概率统计系列讲座五:
报告题目【Recent Studies on Sample Functions of Levy and Levy-Type Processes】
时间:2020年9月19日 (星期六) 上午09:00
地点:腾讯会议(ID 511 3889 6273)
主讲:美国密西根州立大学教授,肖益民
主办:数学与信息学院
参加对象:统计系老师与学生
报告摘要:Sample path properties of Levy processes and more general Markov processes have been studied for a long time. Many authors have studied their fractal properties and potential theory and established many important results. This talk will focus on recent progress in the studies of Levy and Levy-type processes.
For Levy processes, we present some recent results along the following two lines of research:
(i) By establishing potential-theoretical results for additive Levy processes, Khoshnevisan and Xiao (2002 -) have
developed some new ways to study Hausdorff and packing dimensions of various random sets generated by Levy
processes.
(ii) By exploring the connection between localof symmetric Levy processes and Gaussian processes established
by Dynkin's Isomorphism Theorems, Marcus and Rosen (1992 -) have studied in-depth the regularity properties of local tomes of Levy processes. For non-symmetric Levy processes, the role of Gaussian processes is replaced
by the permanental processes whose studies are still at an early stage.

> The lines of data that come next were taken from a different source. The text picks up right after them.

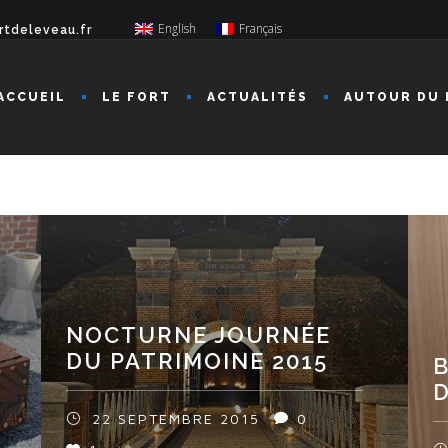
English
Français
rtdeleveau.fr
ACCUEIL
LE FORT
ACTUALITÉS
AUTOUR DU 
NOCTURNE JOURNÉE
DU PATRIMOINE 2015
D
22 SEPTEMBRE 2015
0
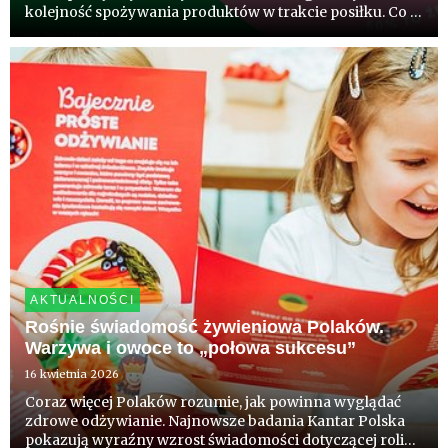
kolejność spożywania produktów w trakcie posiłku. Co 5
Polak zna już ten patent. Wynik badań konsumpcji
komentują eksperci.
AKTUALNOŚCI
Rośnie świadomość żywieniowa Polaków.
Warzywa i owoce to „połowa sukcesu”
16 kwietnia 2026
Coraz więcej Polaków rozumie, jak powinna wyglądać
zdrowe odżywianie. Najnowsze badania Kantar Polska
pokazują wyraźny wzrost świadomości dotyczącej roli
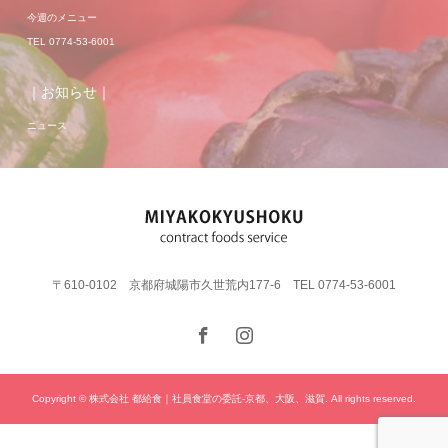
今週のメニュー
TEL 0774-53-6001
｜お知らせ｜
ニュース
〒610-0102 京都府城陽市久世荒内177-6 TEL 0774-53-6001
Copyright © 株式会社 都給食｜社員食堂の委託-京都、大阪、滋賀. All rights reserved.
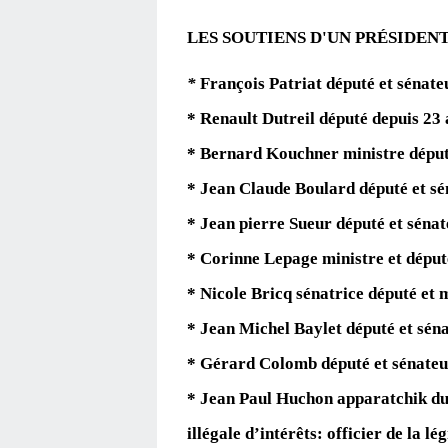
LES SOUTIENS D'UN
PRÉSIDEN
*
François Patriat député et sénate
* Renault Dutreil député depuis 23
* Bernard Kouchner ministre déput
* Jean Claude Boulard député et sé
* Jean pierre Sueur député et sénat
* Corinne Lepage ministre et déput
* Nicole Bricq sénatrice député et 
* Jean Michel Baylet député et sén
* Gérard Colomb député et sénateu
* Jean Paul Huchon apparatchik du
illégale d’intérêts: officier de la l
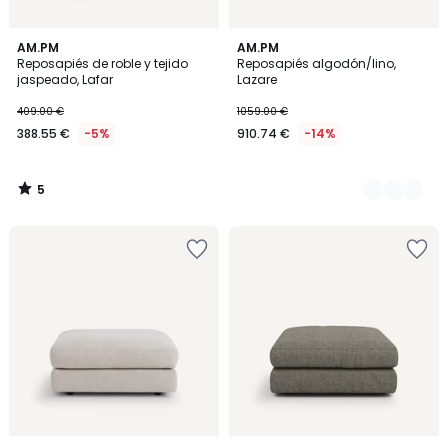
5
AM.PM
3
AM.PM
/
Reposapiés de roble y tejido
Reposapiés algodón/lino,
Colores
5
jaspeado, Lafar
Lazare
409.00 €
1059.00 €
388.55 €
-5%
910.74 €
-14%
5
/
5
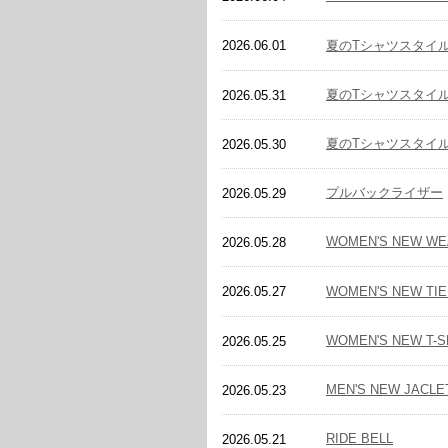
夏のTシャツスタイ
2026.06.01
夏のTシャツスタイ
2026.05.31
夏のTシャツスタイ
2026.05.30
プルバックライザー
2026.05.29
WOMEN'S NEW WE
2026.05.28
WOMEN'S NEW TIE
2026.05.27
WOMEN'S NEW T-S
2026.05.25
MEN'S NEW JACLE
2026.05.23
RIDE BELL
2026.05.21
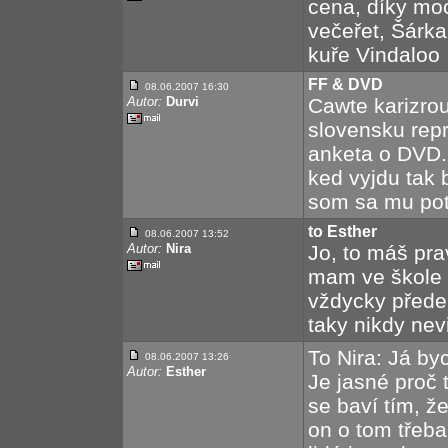
cena, díky mo
večeřet, Šárka
kuře Vindaloo :
FF & DVD
08.06.2007 16:30
Autor:
Durvi
Cawte karizrou
slovensku repr
anketa o DVD.
ked vyjdu tak
som sa mu pote
to Esther
08.06.2007 13:52
Autor:
Nira
Jo, to máš pra
mam ve škole s
vždycky přede
taky nikdy nev
To Nira: Já by
08.06.2007 13:26
Autor:
Esther
Je jasné proč 
se baví tím, ž
on o tom třeba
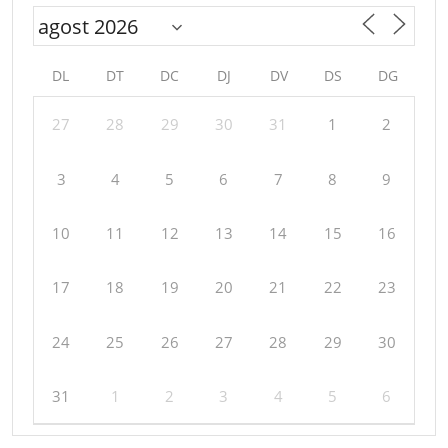
DL
DT
DC
DJ
DV
DS
DG
27
28
29
30
31
1
2
3
4
5
6
7
8
9
10
11
12
13
14
15
16
17
18
19
20
21
22
23
24
25
26
27
28
29
30
31
1
2
3
4
5
6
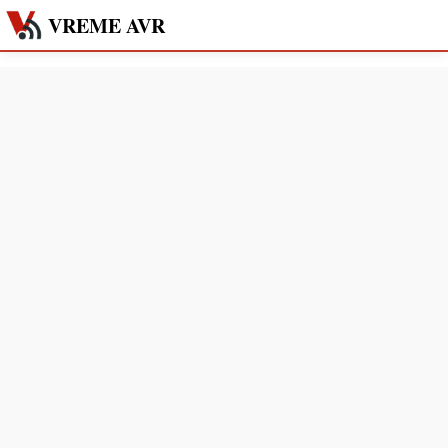
VREME AVR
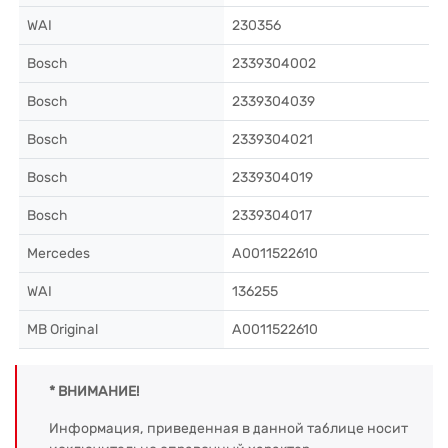
WAI
230356
Bosch
2339304002
Bosch
2339304039
Bosch
2339304021
Bosch
2339304019
Bosch
2339304017
Mercedes
A0011522610
WAI
136255
MB Original
A0011522610
* ВНИМАНИЕ!
Информация, приведенная в данной таблице носит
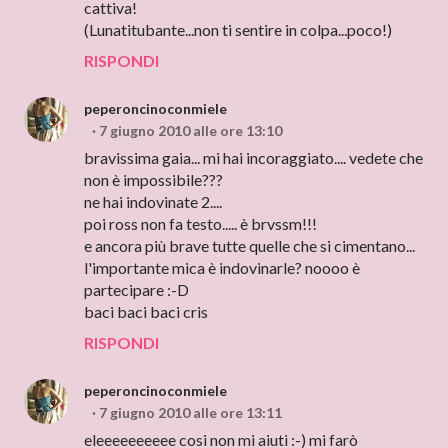
cattiva!
(Lunatitubante...non ti sentire in colpa...poco!)
RISPONDI
peperoncinoconmiele
7 giugno 2010 alle ore 13:10
bravissima gaia... mi hai incoraggiato.... vedete che
non è impossibile???
ne hai indovinate 2....
poi ross non fa testo..... è brvssm!!!
e ancora più brave tutte quelle che si cimentano...
l'importante mica è indovinarle? noooo è
partecipare :-D
baci baci baci cris
RISPONDI
peperoncinoconmiele
7 giugno 2010 alle ore 13:11
eleeeeeeeeee cosi non mi aiuti :-) mi farò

For Levy-type processes, including stable-like processes, stable jump diffusions, Feller processes associated with
pseudo-differential operators, and solutions of SDEs driven by Levy noises, research along the lines of (i) and (ii)
would be very fruitful but remains to be almost unexplored. If time permits, I will mention some recent results on
favorite points of Levy processes (Li, Xiao, and Yang, 2019), and fractal dimensions of Levy-type processes including
the uniform dimension results obtained in Sun, Xiao, Xu and Zhai (2018), and Park, Xiao, and Yang (2020).